Converts a tibble or data frame into multiple DTMs (one for each min_freq supplied), or one DTM is one value given or `min_freq =`. A DTM is a matrix where each row is a document and each column is a term. The values in the matrix are the frequency of each term in each document.
Usage
make_DTMs(
df,
text_var,
url_var = Permalink,
min_freq = 10,
clean_text = FALSE,
in_parallel = TRUE,
remove_stops = TRUE
)
Arguments
- df
A dataframe where each row is a separate post.
- text_var
The variable containing the text which you want to explore.
- url_var
Name of your URL var for exemplars in explore_LDAs
- min_freq
The minimum number of times a term must be observed to be considered.
- clean_text
Whether to clean the text variable or not?
- in_parallel
whether to run the function in parallel?
- remove_stops
Should English stopwords be removed?
Details
This function is the first of three functions which will take a data frame with a text variable and a URL variable and turn it into an explorable Latent Dirichlet Allocation (LDA) topic model.
It's generally advisable to be mindful about how you clean your text variable, and to execute all cleaning steps, including removal of stop-words, prior to running make_DTMs.
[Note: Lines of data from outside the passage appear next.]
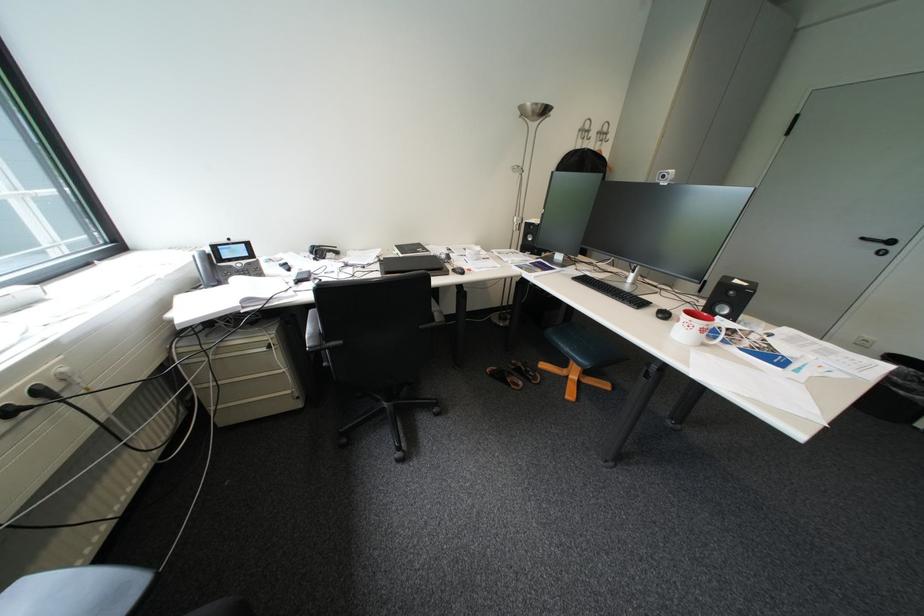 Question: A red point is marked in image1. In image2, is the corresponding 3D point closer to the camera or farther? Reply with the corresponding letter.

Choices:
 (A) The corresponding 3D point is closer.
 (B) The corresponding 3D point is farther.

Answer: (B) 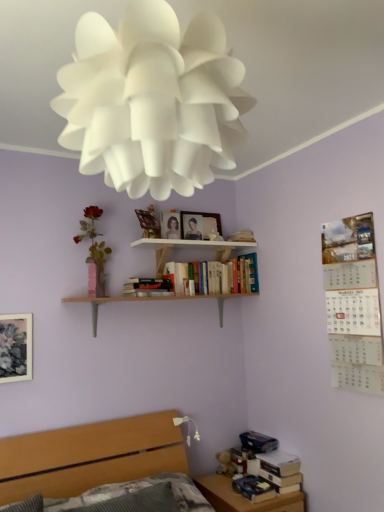 Question: Can you confirm if light wood/roughobject at center, the first shelf from the bottom, is positioned to the left of wooden table at lower right?

Choices:
 (A) no
 (B) yes

Answer: (B)

Question: Is light wood/roughobject at center, arranged as the second shelf when viewed from the top, not near wooden table at lower right?

Choices:
 (A) yes
 (B) no

Answer: (A)

Question: From a real-world perspective, is light wood/roughobject at center, the first shelf from the bottom, physically below wooden table at lower right?

Choices:
 (A) no
 (B) yes

Answer: (A)

Question: Is wooden table at lower right at the back of light wood/roughobject at center, arranged as the second shelf when viewed from the top?

Choices:
 (A) yes
 (B) no

Answer: (B)

Question: Can you confirm if light wood/roughobject at center, the first shelf from the bottom, is wider than wooden table at lower right?

Choices:
 (A) yes
 (B) no

Answer: (B)

Question: Is light wood/roughobject at center, the first shelf from the bottom, shorter than wooden table at lower right?

Choices:
 (A) no
 (B) yes

Answer: (B)

Question: Is matte floral print picture frame at left, acting as the first picture frame starting from the front, facing away from wooden table at lower right?

Choices:
 (A) yes
 (B) no

Answer: (B)

Question: From the image's perspective, does matte floral print picture frame at left, which is counted as the 3th picture frame, starting from the right, appear higher than wooden table at lower right?

Choices:
 (A) yes
 (B) no

Answer: (A)

Question: From a real-world perspective, is matte floral print picture frame at left, arranged as the 3th picture frame when viewed from the back, physically above wooden table at lower right?

Choices:
 (A) no
 (B) yes

Answer: (B)

Question: Can you confirm if matte floral print picture frame at left, arranged as the 3th picture frame when viewed from the back, is bigger than wooden table at lower right?

Choices:
 (A) yes
 (B) no

Answer: (B)

Question: Is matte floral print picture frame at left, the third picture frame from the top, at the left side of wooden table at lower right?

Choices:
 (A) yes
 (B) no

Answer: (A)

Question: Does matte floral print picture frame at left, acting as the first picture frame starting from the front, turn towards wooden table at lower right?

Choices:
 (A) no
 (B) yes

Answer: (A)

Question: Does matte wooden picture frame at upper center, which is the 2th picture frame from right to left, have a smaller size compared to white paper flower at upper center, which appears as the 2th flower when ordered from the bottom?

Choices:
 (A) no
 (B) yes

Answer: (B) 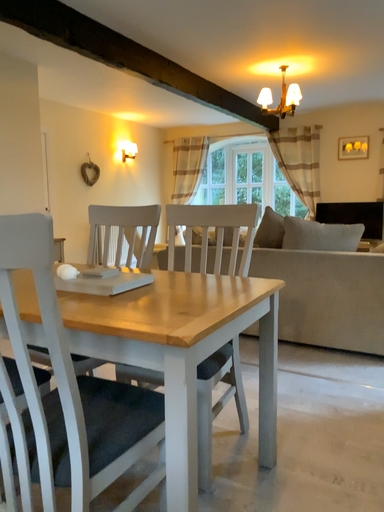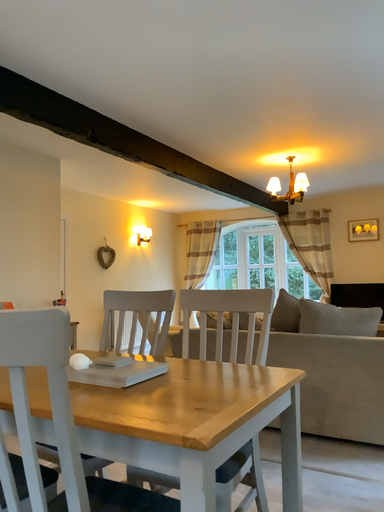 Question: How did the camera likely rotate when shooting the video?

Choices:
 (A) rotated upward
 (B) rotated downward

Answer: (A) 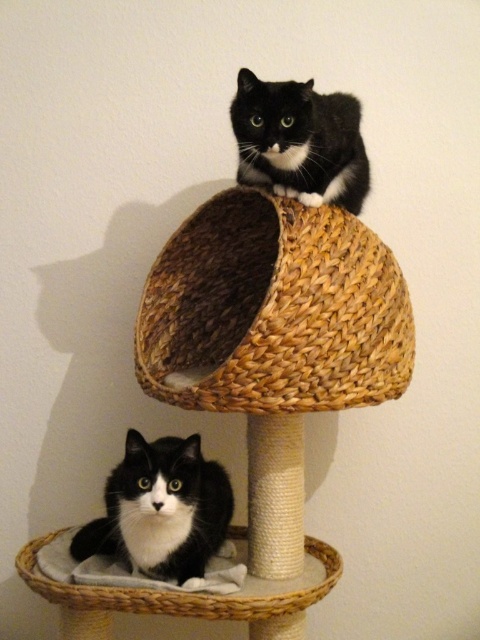 Can you confirm if woven straw basket at upper center is bigger than black and white fur cat at lower left?

Yes.

Is point (301, 216) positioned after point (154, 486)?

Yes.

Where is `woven straw basket at upper center`? woven straw basket at upper center is located at coordinates (274, 310).

Between black and white fur cat at lower left and woven fabric cat bed at lower center, which one appears on the right side from the viewer's perspective?

woven fabric cat bed at lower center

Is point (124, 525) positioned behind point (154, 593)?

Yes, point (124, 525) is behind point (154, 593).

Where is `black and white fur cat at lower left`? The image size is (480, 640). black and white fur cat at lower left is located at coordinates (160, 509).

Looking at this image, can you confirm if black and white fur cat at lower left is smaller than black matte fur cat at upper center?

No, black and white fur cat at lower left is not smaller than black matte fur cat at upper center.

What do you see at coordinates (160, 509) in the screenshot?
I see `black and white fur cat at lower left` at bounding box center [160, 509].

What are the coordinates of `black and white fur cat at lower left` in the screenshot? It's located at (160, 509). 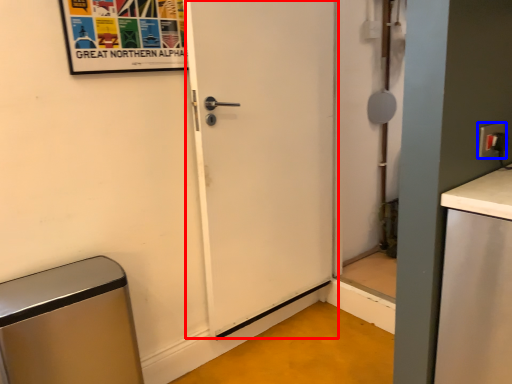 Question: Among these objects, which one is nearest to the camera, door (highlighted by a red box) or electric outlet (highlighted by a blue box)?

Choices:
 (A) door
 (B) electric outlet

Answer: (B) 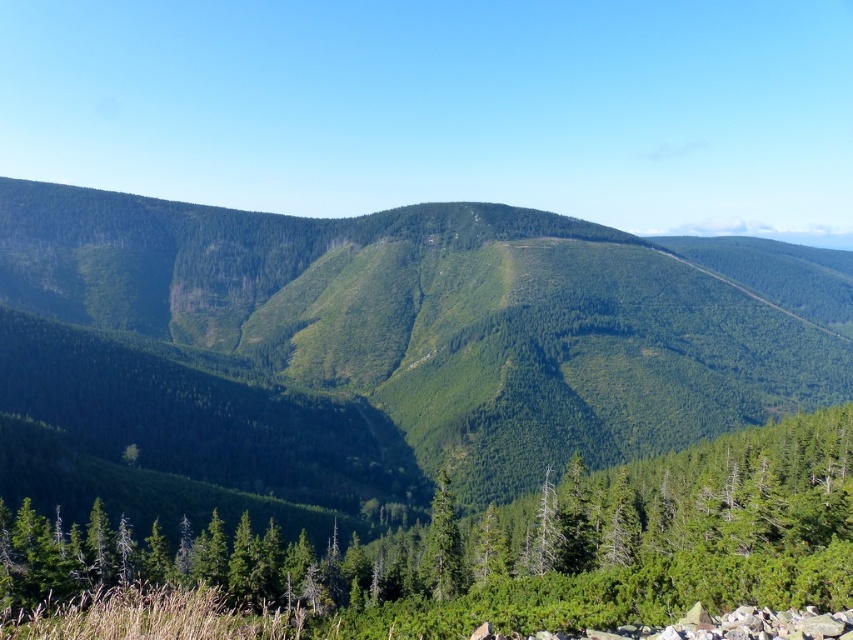 Between point (227, 381) and point (427, 536), which one is positioned behind?

Positioned behind is point (227, 381).

Based on the photo, which is above, green forested mountain at center or green matte tree at center?

green forested mountain at center is above.

Is point (347, 506) positioned in front of point (444, 532)?

That is False.

The height and width of the screenshot is (640, 853). I want to click on green forested mountain at center, so click(x=398, y=340).

Can you confirm if green forested mountain at center is positioned to the left of green matte tree at lower center?

In fact, green forested mountain at center is to the right of green matte tree at lower center.

What do you see at coordinates (398, 340) in the screenshot? The height and width of the screenshot is (640, 853). I see `green forested mountain at center` at bounding box center [398, 340].

You are a GUI agent. You are given a task and a screenshot of the screen. Output one action in this format:
    pyautogui.click(x=<x>, y=<y>)
    Task: Click on the green forested mountain at center
    This screenshot has width=853, height=640.
    Given the screenshot: What is the action you would take?
    pyautogui.click(x=398, y=340)

Measure the distance between green matte tree at lower center and camera.

green matte tree at lower center and camera are 60.19 feet apart from each other.

Can you confirm if green matte tree at lower center is taller than green matte tree at center?

Yes.

Find the location of a particular element. Image resolution: width=853 pixels, height=640 pixels. green matte tree at lower center is located at coordinates (508, 548). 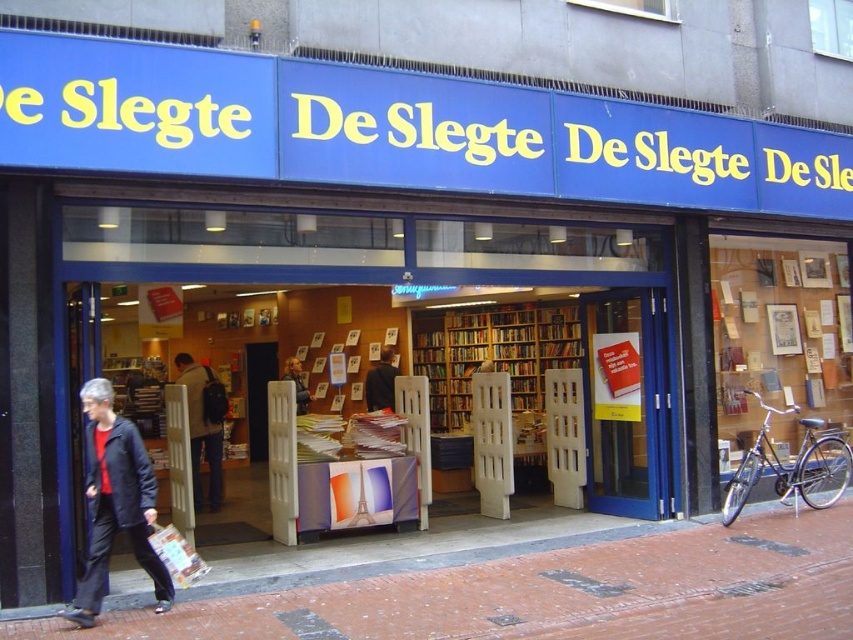 Question: Does wooden bookshelf at center appear on the right side of dark brown leather jacket at center?

Choices:
 (A) no
 (B) yes

Answer: (B)

Question: Which is farther from the black fabric jacket at lower left?

Choices:
 (A) dark brown leather jacket at center
 (B) wooden bookshelf at center

Answer: (B)

Question: Considering the real-world distances, which object is closest to the dark brown leather jacket at center?

Choices:
 (A) dark gray backpack at center
 (B) wooden bookshelf at center
 (C) smooth black jacket at center

Answer: (C)

Question: Which of the following is the closest to the observer?

Choices:
 (A) (463, 356)
 (B) (387, 406)
 (C) (300, 410)

Answer: (C)

Question: Can you confirm if black fabric jacket at lower left is thinner than dark brown leather jacket at center?

Choices:
 (A) no
 (B) yes

Answer: (A)

Question: Does black fabric jacket at lower left have a larger size compared to smooth black jacket at center?

Choices:
 (A) yes
 (B) no

Answer: (A) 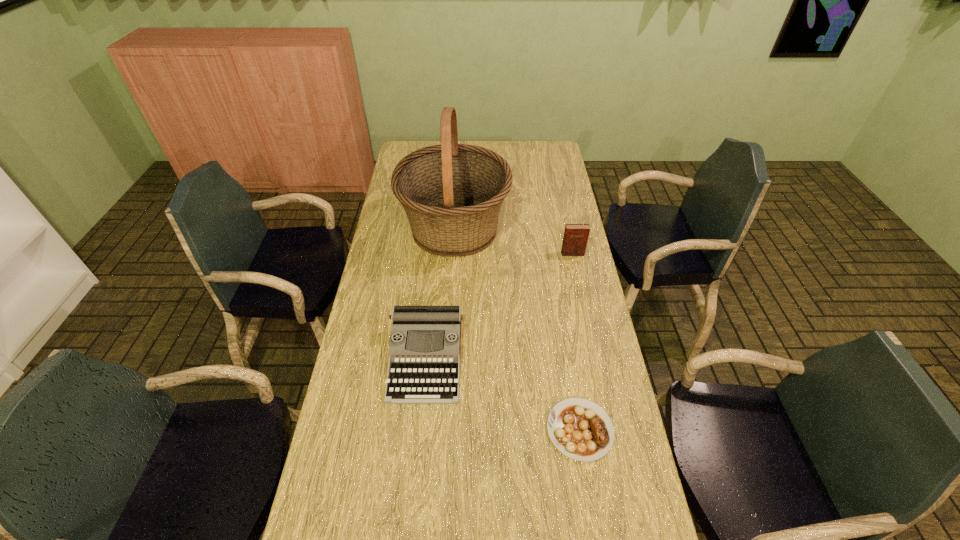 Find the location of a particular element. The width and height of the screenshot is (960, 540). diary positioned at the right edge is located at coordinates (575, 239).

I want to click on steak present at the right edge, so [580, 429].

Locate an element on the screen. The height and width of the screenshot is (540, 960). vacant space at the left edge is located at coordinates (365, 333).

The width and height of the screenshot is (960, 540). What are the coordinates of `vacant space at the right edge of the desktop` in the screenshot? It's located at (564, 336).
We advise this approach rather than relying on the `clean_text` argument, because you have more control over what cleaning steps do in fact take place.
Examples
library(SegmentR)
data <- SegmentR::sprinklr_export[1:100, ] # Slice for time and memory savings
make_DTMs(data, text_var = Message, url_var = Permalink, min_freq = 1)
#> removing stopwords
#> Making DTMs
#> # A tibble: 1 × 5
#> data freq_cutoff dtm n_terms n_docs
#> <list> <dbl> <list> <dbl> <dbl>
#> 1 <tibble [100 × 3]> 1 <DcmntTrM[,1349]> 1349 100
make_DTMs(data, text_var = Message, url_var = Permalink, min_freq = c(10, 20))
#> removing stopwords
#> Making DTMs
#> # A tibble: 2 × 5
#> data freq_cutoff dtm n_terms n_docs
#> <list> <dbl> <list> <dbl> <dbl>
#> 1 <tibble [100 × 3]> 10 <DcmntTrM[,13]> 13 96
#> 2 <tibble [100 × 3]> 20 <DcmntTrM[,6]> 6 90